After trying a range of different feature sizes, it was found that the largest subset of columns to train the model with which ran in a reasonable time was 10%.

In [0]:
# Create array with the first column holding the columns and the second column the correspoding MI value
columns = np.arange(0.0,MI_value.shape[0],1).reshape(MI_value.shape[0],1)
MI_values = np.concatenate((columns, MI_value), axis = 1)

# Order array from higher value to lower
MI_values = MI_values[MI_values[:,1].argsort()]
MI_values = np.flipud(MI_values)


In [0]:
# Create y arrays from train and validation sets
y_train = df_train_array[:,-1].reshape(-1,1)
y_val = df_validation_array[:,-1].reshape(-1,1)

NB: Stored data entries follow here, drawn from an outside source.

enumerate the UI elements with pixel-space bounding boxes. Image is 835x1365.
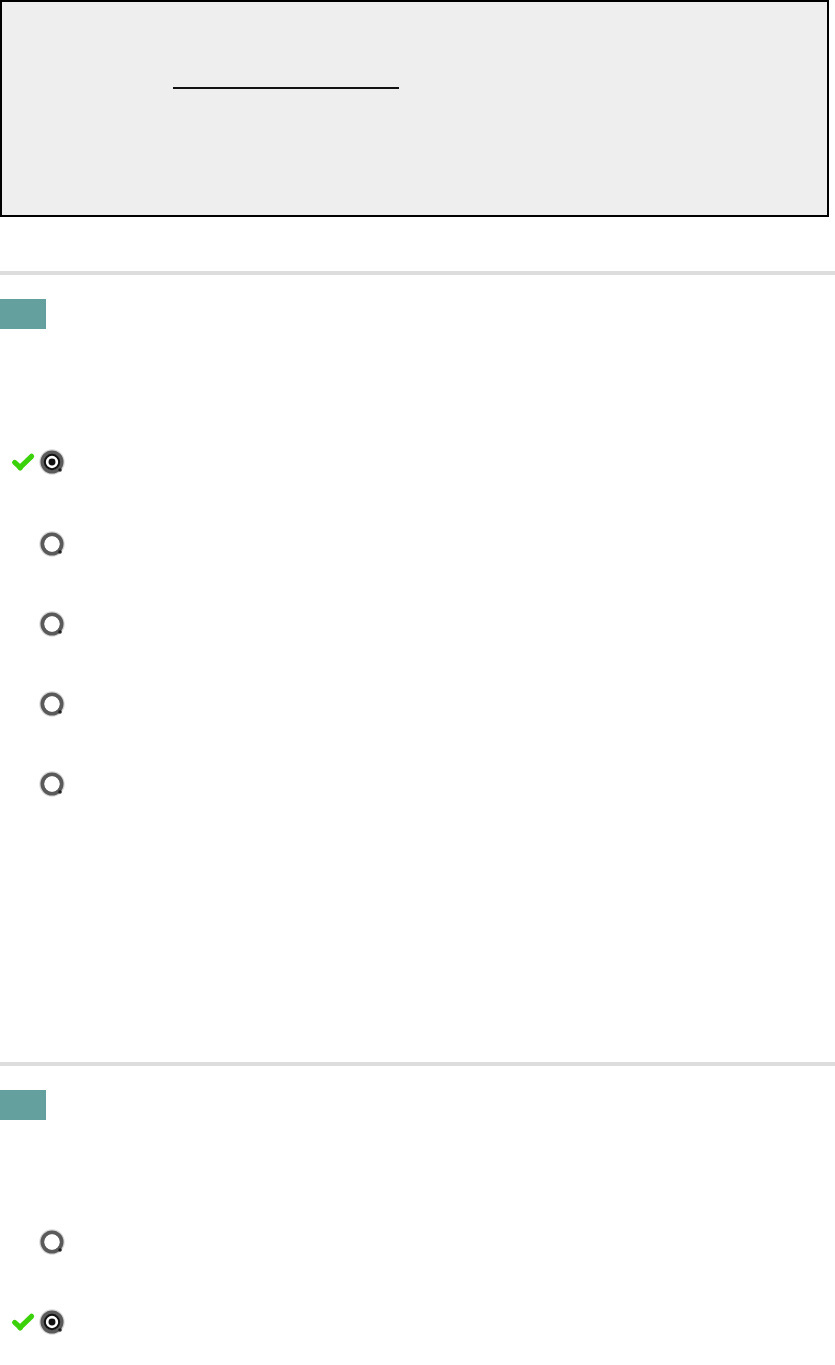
other: Correct bbox=[12, 451, 34, 473]
button[interactable]: Option bbox=[0, 610, 835, 638]
other: Correct bbox=[12, 1311, 34, 1333]
button[interactable]: Selected option bbox=[40, 450, 64, 474]
button[interactable]: Correct bbox=[0, 448, 835, 476]
button[interactable]: Option bbox=[0, 770, 835, 798]
button[interactable]: Selected option bbox=[40, 1310, 64, 1334]
button[interactable]: Option bbox=[40, 692, 64, 716]
button[interactable]: Correct bbox=[0, 1308, 835, 1336]
button[interactable]: Option bbox=[0, 690, 835, 718]
button[interactable]: Option bbox=[40, 772, 64, 796]
button[interactable]: Option bbox=[40, 612, 64, 636]
button[interactable]: Option bbox=[40, 1230, 64, 1254]
button[interactable]: Option bbox=[40, 532, 64, 556]
button[interactable]: Option bbox=[0, 1228, 835, 1256]
button[interactable]: Option bbox=[0, 530, 835, 558]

# Filter all the arrays to include only the top 10% of features based on mutual information scores
columns = int(0.1 * MI_values.shape[0])
filtered_columns_idx = MI_values[0:columns, 0].astype(int)

df_train_array = df_train_array[:, filtered_columns_idx]
df_train_array = np.concatenate((df_train_array, y_train), axis = 1)
df_validation_array = df_validation_array[:, filtered_columns_idx]
df_validation_array = np.concatenate((df_validation_array, y_val), axis = 1)
df_test_array = df_test_array[:, filtered_columns_idx]

### Classifier

This project implements a naïve bayes classifier. The naïve bayes model uses a probabilistic framework where it predicts the most likely class by using bayes rule (Schneider, 2005). The model is fast and simple and as a result, has been widely used in text classification problems (Narayanan et al, 2013). At the expense of accuracy, the naïve bayes model assumes independence between words in the document. Without this assumption, the training would be too computationally intensive (Schneider, 2005).

There are a range of naïve bayes models available, differing on the modelling of words in the document (Schneider, 2005). The three most common are: Bernoulli, multinomial and poisson. The Bernoulli model is a binary model, 1 of the word exists, 0 if it does not. The latter two models require the count of each word in the document (Schneider, 2005). As the data provided uses tf-idf values and there was no description on how these values were calculated (using frequency etc), the multinomial and poisson models were not applicable. Hence, the bernoulli model has been applied. To convert the data into binary values, we have assumes values greater than 0 represent the document having the word.


The Navies Bayes Classifier works by calculating the posterior probability P(c|X) from the prior probability of class P(c), the likelihood of the class P(X|c) and the prior probability of predictor P(X). Bayes theorem can be represented by the equation below:




$P(c|X) = \frac{P(X|c)P(c)}{P(X)} = \frac{P(c)}{P(X)} \Pi_{n=1}^{t}P(X{n}|c)$
 

Where t is the total no of attributes and X${n}$ is the value of i$^{th}$ attribute

As there are 30 classes in the dataset we will be classifying apps based on the highest probability for each category. Hence the equation for our classification will be maximised on the basis of each category. The equation for the same is as shown below:

$Class(App) = max(P(c)\Pi_{n=1}^{t}P(X{n}|c)$

However, using the equation above can result in floating point underflow as a result of all the conditional probabilities being multiplied together. To overcome this, the equation is modified by adding logarithms of the probabilities instead of multiplying. This is shown in the equation below (Christoper, 2009).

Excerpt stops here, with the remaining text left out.